While scores of white Americans looked to farming {short description of image}
and ranching as a means to prosperity, many African-Americans sought their fortunes in the towns and cities of the West. By 1890, with the exception of Texas, in the most populous Western states, the majority of black residents lived in urban areas. By 1910, the combined black population of the five largest Western cities -San Francisco, Los Angeles, Seattle, Denver, and Portland -totaled only 18,008, slightly more than one-fifth the number of African-Americans in Washington,D.C., home to the nation's largest black community at that time. Yet small numbers did not prevent black Westerners from organizing a rich social and cultural life, or from battling racial injustice. As early as 1862, the San Francisco Pacific Appeal called on its readers to create political, religious, and moral organizations "wherever there are half a dozen Colored people." They responded by building churches, organizing women's clubs and literary societies, and founding newspapers and civil rights groups.
Denver was a hub for such initiative. In its early days the city saw many a gun fight -including one in 1864, when the famous black Mountain Man James Beckwourth killed William Paine, an African-American who had terrorized local residents -but by the 1870s the city had attracted a sizable black middle class, including a number of physicians and lawyers.
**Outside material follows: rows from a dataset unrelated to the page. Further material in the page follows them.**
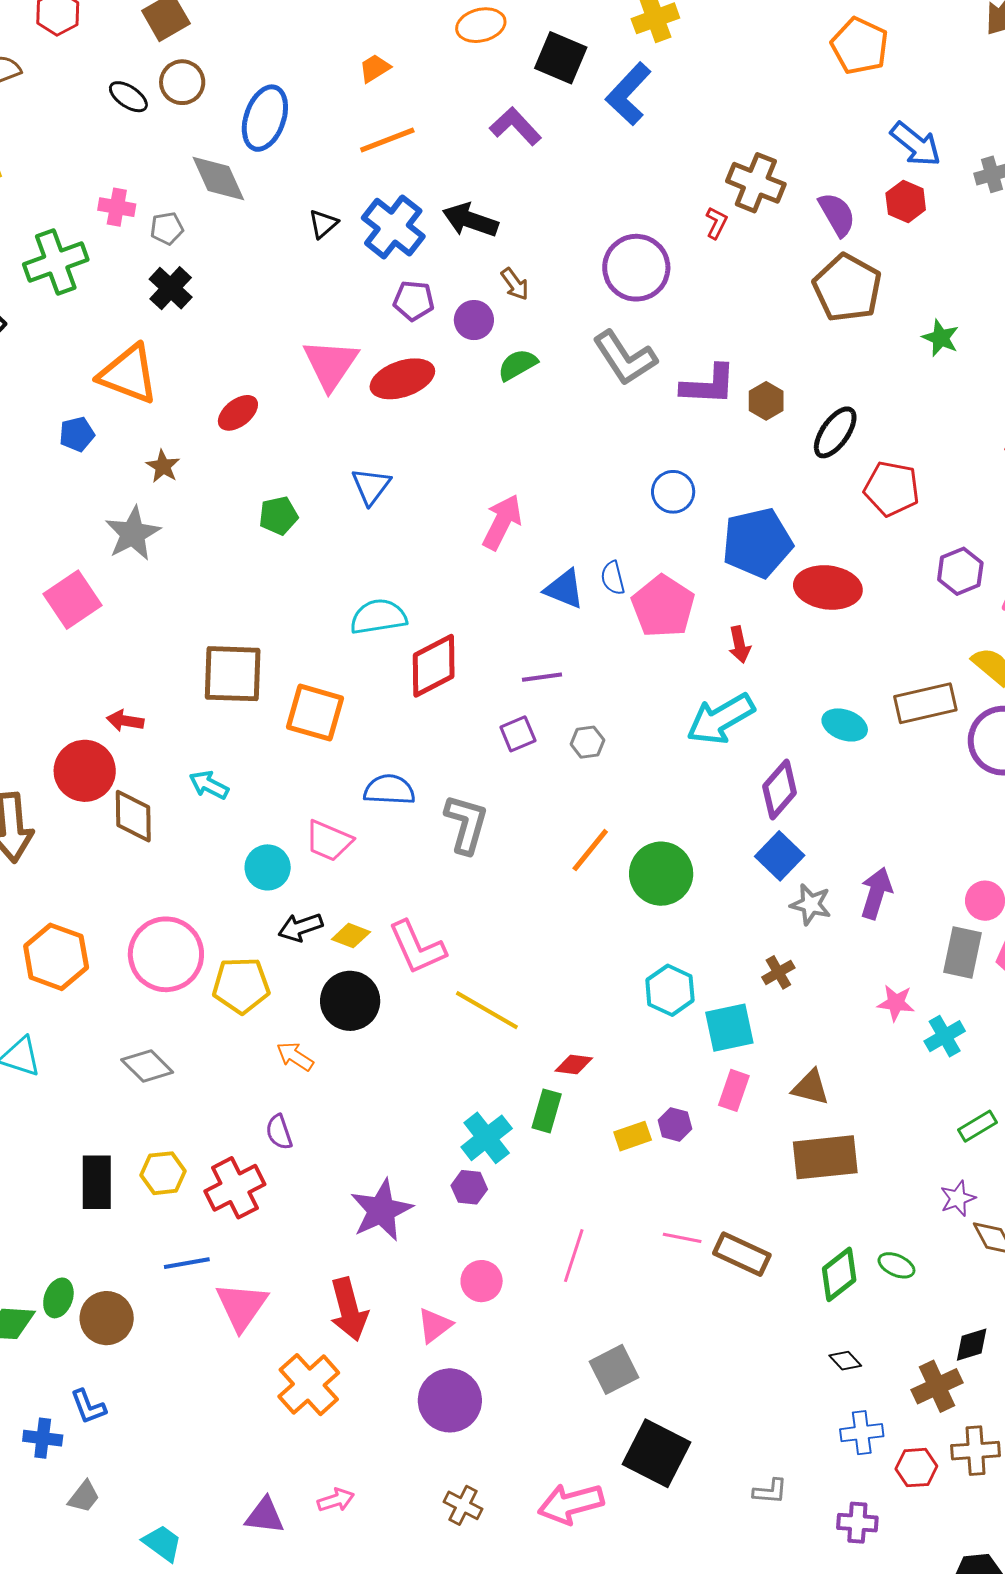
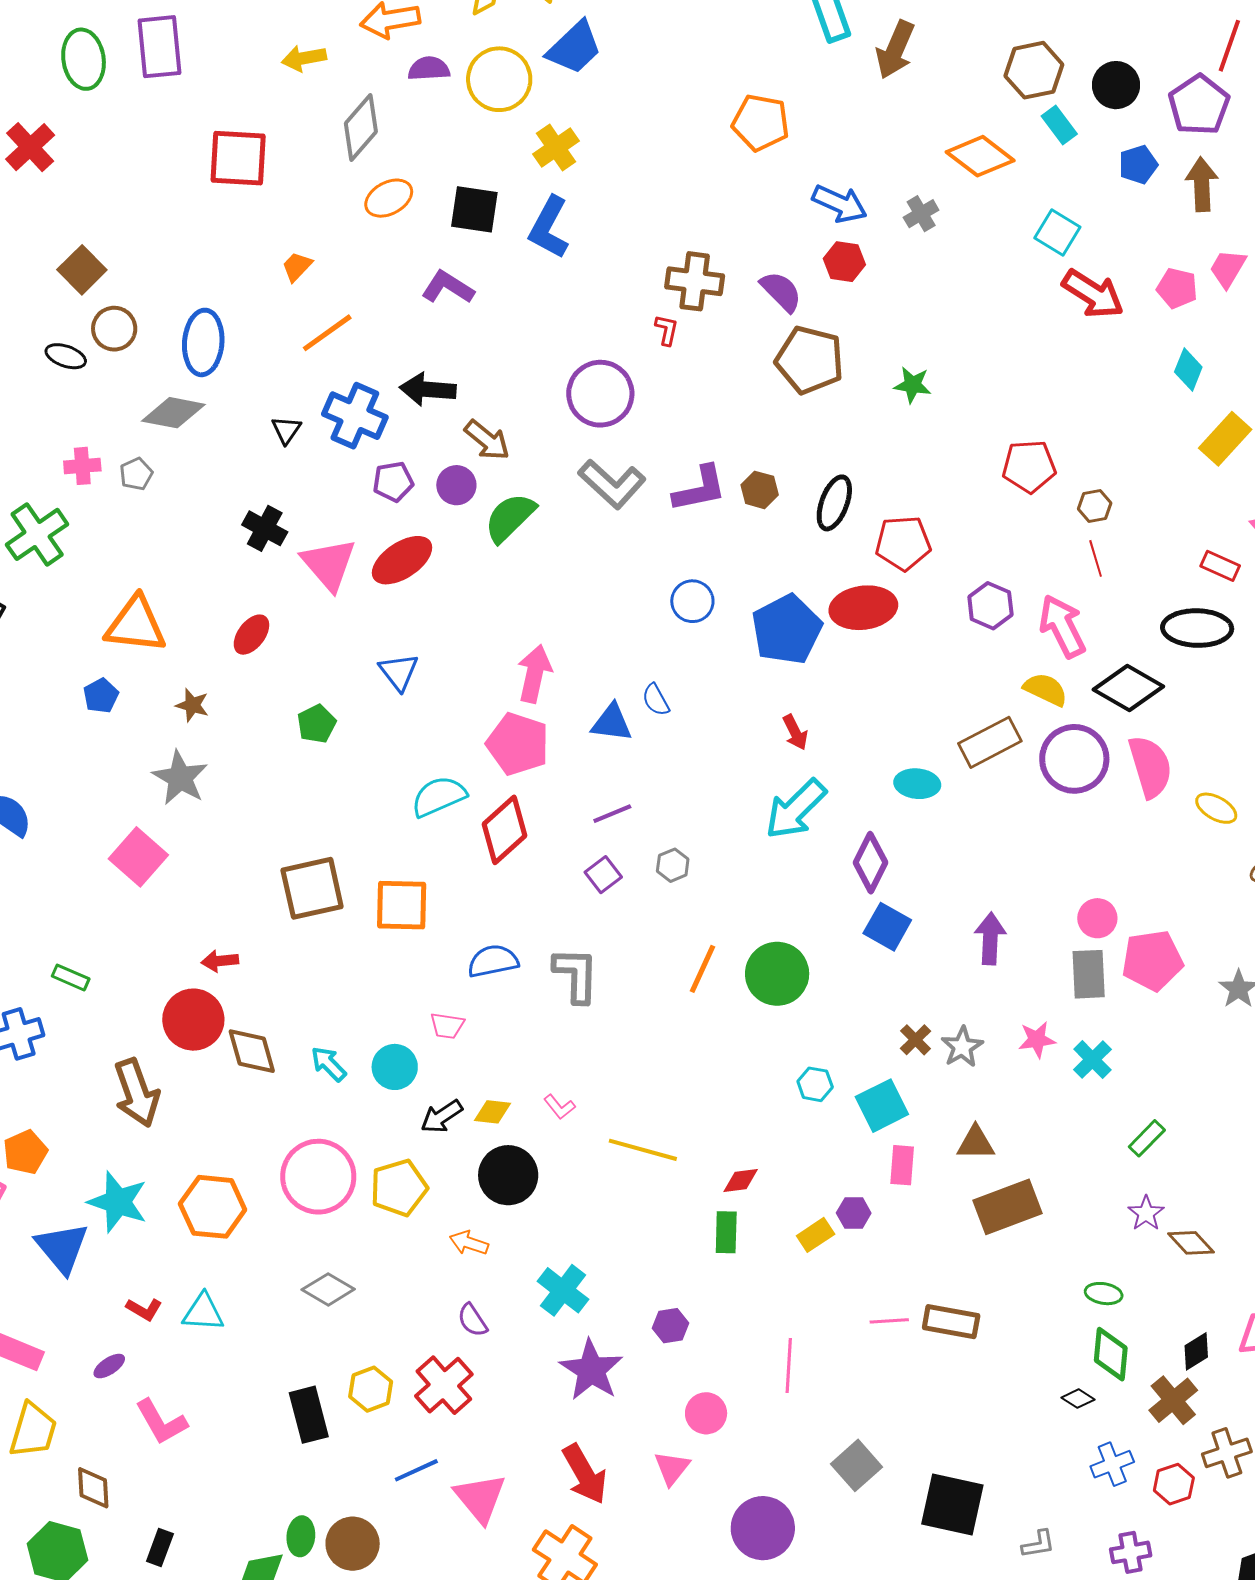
gray diamond: (218, 179) -> (173, 413), turned -40
brown arrow: (515, 284) -> (487, 440), size x1.4
black cross: (171, 288) -> (265, 528), moved
green semicircle: (517, 365) -> (510, 518), size x1.4
red ellipse: (828, 587) -> (863, 608), moved
pink pentagon: (663, 606) -> (518, 744), moved
cyan arrow: (209, 785) -> (329, 1064), moved, turned 33
pink trapezoid: (329, 841) -> (447, 1026), size x0.7
gray star: (811, 904) -> (962, 1047), moved, turned -30
pink L-shape: (417, 948) -> (560, 1107), size x0.5
cyan hexagon: (670, 990) -> (815, 1084), size x0.7
cyan cross: (487, 1138) -> (563, 1290), moved
green diamond: (839, 1274) -> (1111, 1354), moved, turned -32
purple circle: (450, 1400) -> (763, 1528), moved
black square: (656, 1453) -> (952, 1504), moved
The Bonita Silver and Gold Mining Company,founded in 1896,was run by two African-American women, the president,Mary E.Phelps, and the secretary, Mrs.L.K.Daniels. Sarah Breedlove, an enterprising former Louisianian, arrived and married a local newspaper reporter, Charles J.Walker. As Madame C.J. Walker, she marketed haircare products door to door; then,in 1907, she opened a business and factory in Denver while promoting her "Walker System" throughout the East. Madame Walker became the most successful African-American cosmetics manufacturer of the early twentieth century.